A faithful copy of the listing below is needed, one that contains no pictures.
START PROVIDED DATA
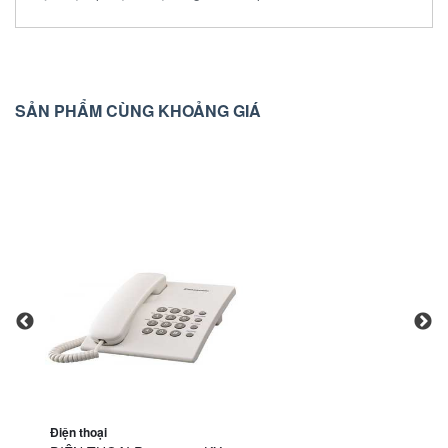
SẢN PHẨM CÙNG KHOẢNG GIÁ
Điện thoại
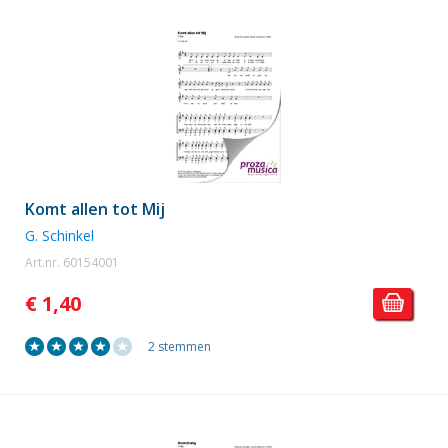
Komt allen tot Mij
G. Schinkel
Art.nr. 60154001
€ 1,40
2 stemmen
END PROVIDED DATA
_SOLVED PROBLEM:_
SẢN PHẨM CÙNG KHOẢNG GIÁ
Điện thoại
Komt allen tot Mij
G. Schinkel
Art.nr. 60154001
€ 1,40
2 stemmen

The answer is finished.